Короче говоря, Флот сохранил преимущество.
— Не снимал бы ты панцирь,— поморщился Толк, подсаживая ван Рейна в трофейную лодку.— После окончания перемирия осталось бы только затянуть быстренько ремни, и порядок.
— Ну а что, если перемирие сохранится? — Торговец с хрустом потянулся, выпятил исстрадавшееся от многочасового стеснения брюхо и плюхнулся на скамью,— За какую тогда провинность буду я таскать на себе этот ваш идиотский корсет?
— Я смотрю, и Тролвен тоже без панциря,— заметил Уэйс.
— Это — чтобы не уронить достоинство Стаи.— Рука командора, пригладившая блестящий коричневый мех, нервно подрагивала,— А то эти мокрозадые еще вообразят, что я их боюсь.
Команда налегла на весла, и нос суденышка взрезал темную, покрытую рябью воду. В воздухе то плавно парили, то резко падали вниз и снова взмывали к небу воины — ланнахская охрана демонстрировала противнику высший класс парадного, церемониального полета. Парламентеры договорились, что общая численность посольства не превысит сотни, и в самую гущу разъяренного Флота направлялась жалкая, неспособная ни на какое реальное сопротивление горстка. По спине Уэйса пробежал холодок.
— Вряд ли что-нибудь получится,— сказал Тролвен.— Они думают совсем не так, как мы.
— Да ничем они от вас не отличаются,— буркнул ван Рейн,— Братское отношение, вот чего вам не хватает. Ну, порасшибали вы друг другу головы — только зачем же примешивать к этому еще и расовые предрассудки?
— Ничем не отличаются от нас? — ощерился Тролвен.
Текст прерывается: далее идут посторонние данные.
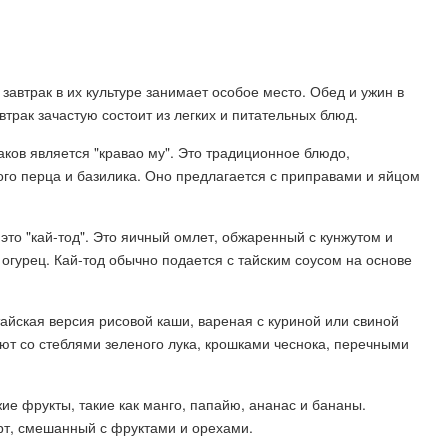
автрак в их культуре занимает особое место. Обед и ужин в
рак зачастую состоит из легких и питательных блюд.
ков является "кравао му". Это традиционное блюдо,
ого перца и базилика. Оно предлагается с приправами и яйцом
 это "кай-тод". Это яичный омлет, обжаренный с кунжутом и
огурец. Кай-тод обычно подается с тайским соусом на основе
тайская версия рисовой каши, вареная с куриной или свиной
ют со стеблями зеленого лука, крошками чеснока, перечными
жие фрукты, такие как манго, папайю, ананас и бананы.
рт, смешанный с фруктами и орехами.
В его глазах появился опасный блеск.— Послушай-ка, землянин...
— Ладно, не будем,— отмахнулся ван Рейн.— Понимаю, у них нет течки. И вы думаете, что это жутко важное обстоятельство. А я вот тут тоже кое о чем подумал, так что заткнись.
Ветер перебирал гребни волн, гудел в туго натянутых тросах; прожекторными лучами шарили по морю косые, пробивающиеся сквозь разрывы мчащихся по небу облаков снопы закатного света. В прохладном воздухе стоял влажный запах соли и какой-то морской живности. «В такой момент нелегко умирать,— думал Уэйс.— А труднее всего оставить Сандру, лежащую сейчас там, под ледяными кручами Дорнаха. Молись за меня, любимая, жди меня и молись за меня».
— Оставив в стороне все личное,— заметил Толк,— командор во многом прав. Народ, настолько отличающийся от нас по образу жизни, как дракхоны, очевидным образом и думает совсем иначе, чем мы. Я не хочу притворяться, что понимаю ваш, землянин, ход мыслей; я считаю вас друзьями, однако между нами очень мало общего. Не признавать этого было бы просто глупо. И я доверяю вам только потому, что мне ясен главный ваш побудительный мотив — стремление выжить. Поэтому, даже не совсем понимая ход ваших рассуждений, я могу смело положиться на доброту ваших намерений. А дракхоны — ну с какой такой радости должен я им верить? Хорошо, заключим мы мирный договор. Только откуда мне знать, что они его выполнят? Может быть, эти существа вообще не имеют представления, что такое честность, так же как они не знают, что такое пристойность. А даже и намеревайся они выполнить свои клятвы — разве можем мы быть уверены, что слова, записанные в договоре, означают для них то же самое, что и для нас? За долгую свою службу на посту герольда я повидал уйму лингвистических казусов во взаимоотношениях племен, говорящих на разных языках. Что же тогда говорить про племена с разными инстинктами? Кроме того... не знаю, можем ли мы верить даже самим себе, верить, что мы не нарушим клятву? Мы вполне способны уважать военного противника, но вот бесчестье, извращенность, нечистоплотность — все это вызывает у нас ненависть. Ну как мы будем смотреть сами на себя, если заключим полюбовное соглашение с тварями, от которых брезгливо отвернулись боги?
Он тяжело вздохнул и смолк, глядя на неумолимо приближающиеся плоты.
— А тебе не приходило в голову,— возразил Уэйс,— что и они думают о вас примерно так же?
— Конечно,— пожал плечами Толк.— И это тоже совсем не облегчит переговоры.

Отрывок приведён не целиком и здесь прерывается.